Do yourself a favor and ask a local accountant to help you set up your business. It will be a very wise decision to have a knowledgeable professional help you to get it done right.


----------



## kc6789 (Mar 28, 2010)

kimura-mma said:


> #1 is not correct. You need to register your business with the state of Oregon. The registration will only protect the company name within Oregon. Starting a Business
> 
> #2 is correct and is known as a trademark registration. In addition to the logo, you can also register your brand name.
> 
> ...


This is all for my sister in Cali. Not me. Thanks tho.


----------



## kimura-mma (Jul 26, 2008)

kc6789 said:


> This is all for my sister in Cali. Not me. Thanks tho.


Well in that case...

#1 is not correct. She needs to register her business with the state of California. The registration will only protect her company name within California. She should read Step 5 and 6... Starting a Business in California | Business.gov

#2 is correct and is known as a trademark registration. In addition to the logo, she can also register her brand name.

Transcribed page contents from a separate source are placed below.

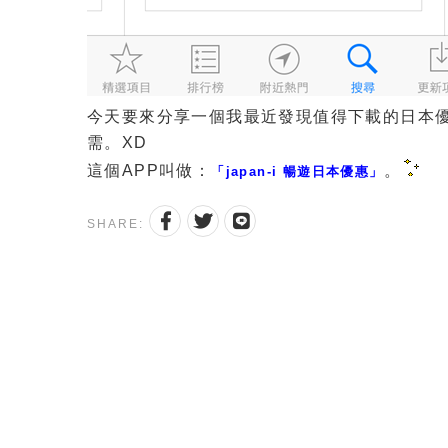
今天要來分享一個我最近發現值得下載的日本優
需。XD
這個APP叫做：
。
「japan-i 暢遊日本優惠」
SHARE: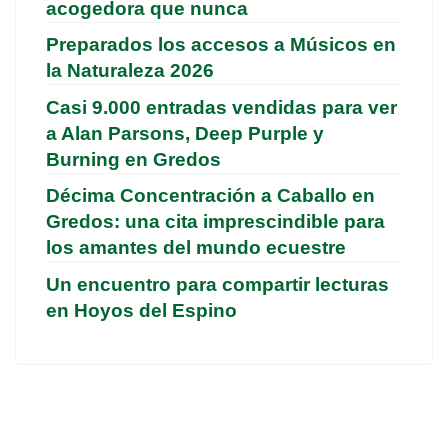
acogedora que nunca
Preparados los accesos a Músicos en
la Naturaleza 2026
Casi 9.000 entradas vendidas para ver
a Alan Parsons, Deep Purple y
Burning en Gredos
Décima Concentración a Caballo en
Gredos: una cita imprescindible para
los amantes del mundo ecuestre
Un encuentro para compartir lecturas
en Hoyos del Espino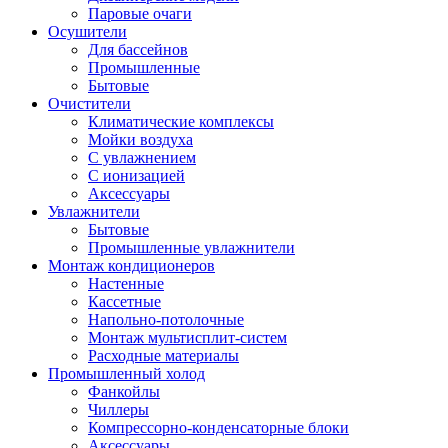
Паровые очаги
Осушители
Для бассейнов
Промышленные
Бытовые
Очистители
Климатические комплексы
Мойки воздуха
С увлажнением
С ионизацией
Аксеcсуары
Увлажнители
Бытовые
Промышленные увлажнители
Монтаж кондиционеров
Настенные
Кассетные
Напольно-потолочные
Монтаж мультисплит-систем
Расходные материалы
Промышленный холод
Фанкойлы
Чиллеры
Компрессорно-конденсаторные блоки
Аксессуары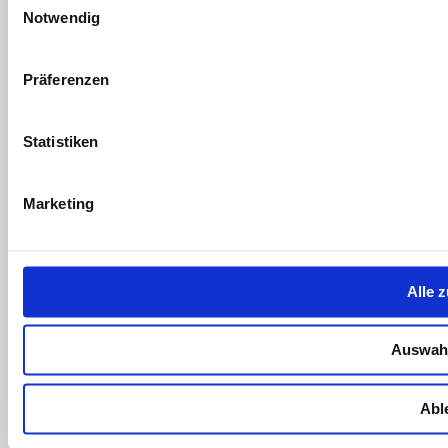
Notwendig
Präferenzen
Statistiken
Marketing
Alle 
Auswahl
Abl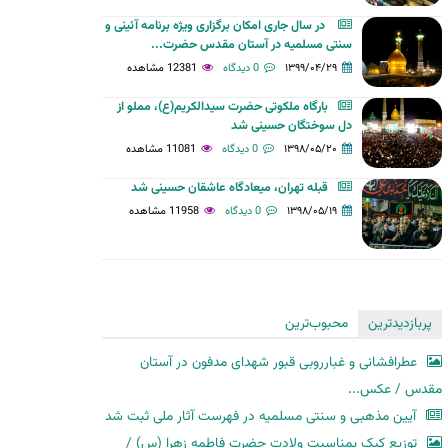
در سال جاری امکان برگزاری ویژه برنامه آئینی و
سنتی مسلمیه در آستان مقدس حضرت...
۱۳۹۹/۰۴/۲۹
0 دیدگاه
12381 مشاهده
بارگاه ملکوتی حضرت سیدالکریم(ع)، مملو از
دل سوختگان حسینی شد
۱۳۹۸/۰۵/۲۰
0 دیدگاه
11081 مشاهده
قبله تهران، میعادگاه عاشقان حسینی شد
۱۳۹۸/۰۵/۱۹
0 دیدگاه
11958 مشاهده
پربازدیدترین
محبوب‌ترین
عطرافشانی و غبارروبی قبور شهدای مدفون در آستان
مقدس / عکس...
آیین مذهبی و سنتی مسلمیه در فهرست آثار ملی ثبت شد
توزیع کیک بمناسبت ولادت حضرت فاطمه زهرا (س) /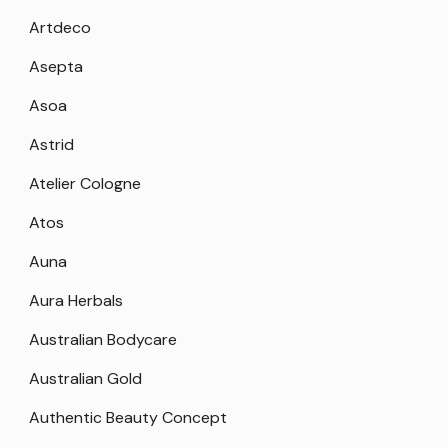
Artdeco
Asepta
Asoa
Astrid
Atelier Cologne
Atos
Auna
Aura Herbals
Australian Bodycare
Australian Gold
Authentic Beauty Concept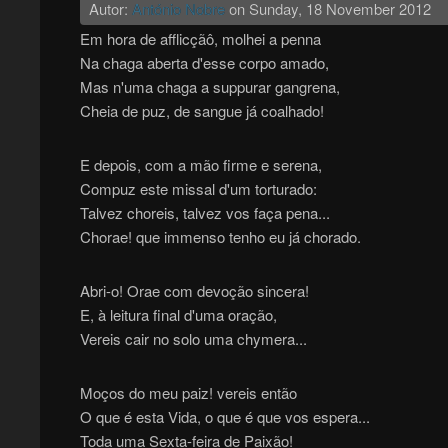
Autor:
António Nobre
on
Sunday, 18 November 2012
Em hora de afflicçãô, molhei a penna
Na chaga aberta d'esse corpo amado,
Mas n'uma chaga a suppurar gangrena,
Cheia de puz, de sangue já coalhado!
E depois, com a mão firme e serena,
Compuz este missal d'um torturado:
Talvez choreis, talvez vos faça pena...
Chorae! que immenso tenho eu já chorado.
Abri-o! Orae com devoção sincera!
E, à leitura final d'uma oração,
Vereis cair no solo uma chymera...
Moços do meu paiz! vereis então
O que é esta Vida, o que é que vos espera...
Toda uma Sexta-feira de Paixão!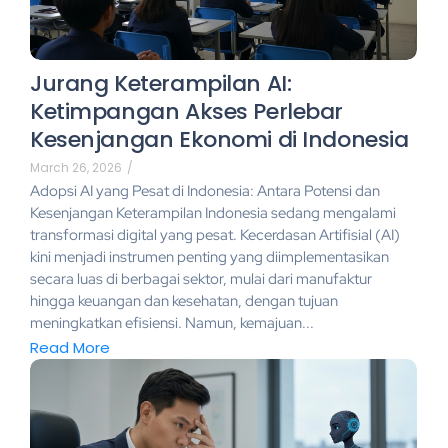
Jurang Keterampilan AI:
Ketimpangan Akses Perlebar
Kesenjangan Ekonomi di Indonesia
March 26, 2026
/
Adopsi AI yang Pesat di Indonesia: Antara Potensi dan
Kesenjangan Keterampilan Indonesia sedang mengalami
transformasi digital yang pesat. Kecerdasan Artifisial (AI)
kini menjadi instrumen penting yang diimplementasikan
secara luas di berbagai sektor, mulai dari manufaktur
hingga keuangan dan kesehatan, dengan tujuan
meningkatkan efisiensi. Namun, kemajuan...
Read More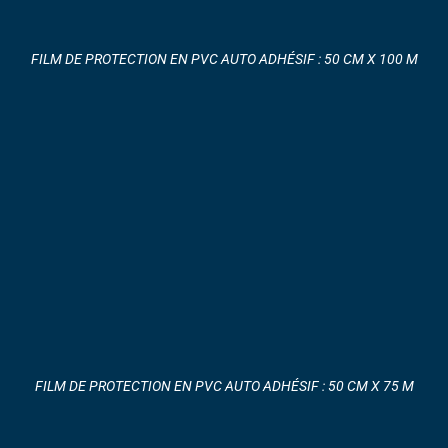
FILM DE PROTECTION EN PVC AUTO ADHÉSIF : 50 CM X 100 M
FILM DE PROTECTION EN PVC AUTO ADHÉSIF : 50 CM X 75 M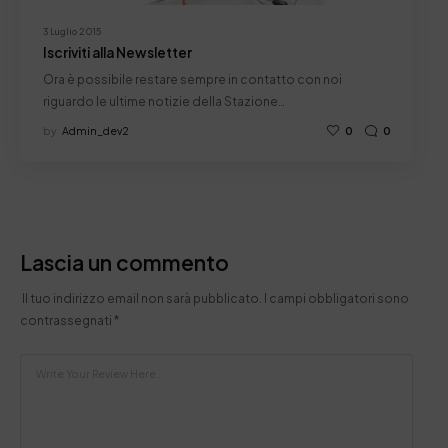
3 Luglio 2015
Iscriviti alla Newsletter
Ora è possibile restare sempre in contatto con noi
riguardo le ultime notizie della Stazione…
by
Admin_dev2
0
0
Lascia un commento
Il tuo indirizzo email non sarà pubblicato.
I campi obbligatori sono
contrassegnati
*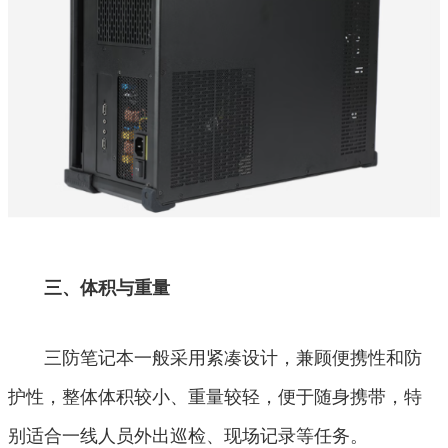
三、体积与重量
三防笔记本一般采用紧凑设计，兼顾便携性和防
护性，整体体积较小、重量较轻，便于随身携带，特
别适合一线人员外出巡检、现场记录等任务。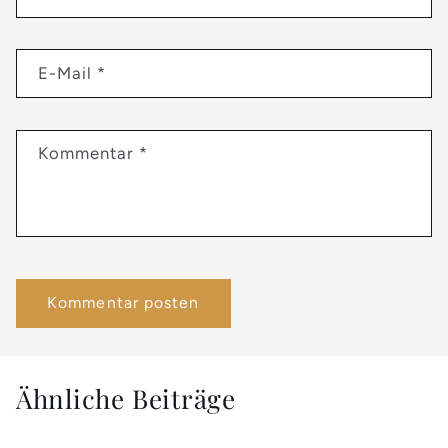
E-Mail
*
Kommentar
*
Ähnliche Beiträge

#3... She should read Step 9... Starting a Business in California | Business.gov

#4... Any local bank is fine. She should research a few and see which are giving the best interest rates right now.

#5 and #6 are the same thing. She should read Step 7 and 8... Starting a Business in California | Business.gov

#7... She should look into business insurance. 

She should register her business first. Then get the tax id number and resellers permit. Then she can open a bank account.

The trademark can be done at any time.

Your sister should do herself a favor and ask a local accountant to help her set up her business. It will be a very wise decision to have a knowledgeable professional help her to get it done right.


----------



## kc6789 (Mar 28, 2010)

Thanks guys!


----------



## shavigh (Feb 6, 2011)

thanksssss!


----------